Музыкальные повторы, внутренние рифмы, песенный ритм, «бессмысленная» фиксация того, что происходит вовне и внутри себя, — ассонансы (перелив открытых «а», «о» и «влажных» «ю»)[280] — и никаких усилий придать этому потоку вид непротиворечивого сообщения, имеющего какую-то цель и смысл. В этой фразе «информация» — в музыкальном звучании, в ритме, понимаемом, по Кристевой, как «параметры желающего тела, то есть чувственные, эмоциональные, инстинктивные, несемантизированные доминанты речи, предшествующие всякому смыслу»[281].
Таким образом, можно сделать вывод, что и в дневнике Олениной, как и у А. Керн и А. Якушкиной, образ Я (как и образ Ты, адресата) не является цельным и осознанным. Здесь также происходит его раздвоение на «Я для себя» и «Я для других» — причем оба эти Я строятся (разыгрываются) в дневнике с оглядкой на существующие стереотипы женственности, которые общество считает подходящими для дворянской девушки «на выданье».
Оленина приспосабливает «чужое слово» для самоинтерпретации, иронически играет им, полемизирует с ним. Одним из способов «выхода» из плена чужих дискурсов оказывается самороманизация, превращение Я в Она. Тем самым создается некая дистанция и вместе с ней — определенная свобода интерпретации собственного образа в качестве «другого», персонажа, по отношению к которому сочинительница менее связана требованиями девичьей скромности и стыдливости, табуирующими многие темы (например, позитивную самооценку) при прямой самоинтерпретации.
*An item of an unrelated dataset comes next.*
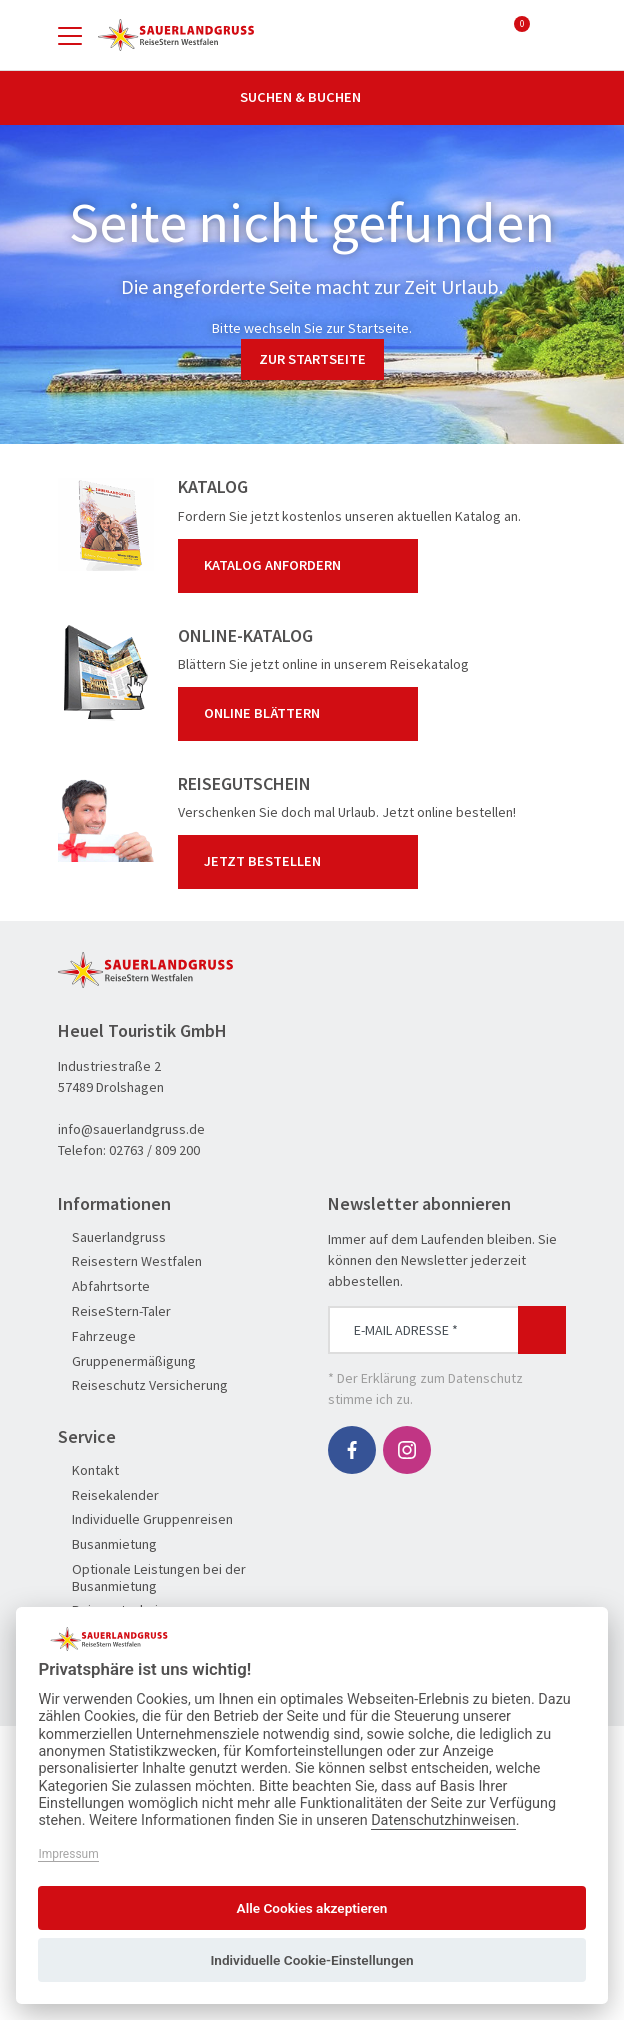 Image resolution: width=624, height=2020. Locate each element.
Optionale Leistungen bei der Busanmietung (152, 1578)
Другим, хотя гораздо более редким способом, является неструктурированный «язык желания», неопредмеченный через чужой дискурс.
Bildungs-дневник:
«Мои записки от 1820 года» Анастасии Колечицкой
Авторы трех дневников, о которых шла речь выше, принадлежали к тому дворянскому кругу, который может быть назван «светским»; для них актуальной была культурная традиция, связанная с нормами поведения и самовыражения, ориентированными на французскую аристократическую модель, чрезвычайно влиятельную в среде русского дворянства первой трети XIX века[282].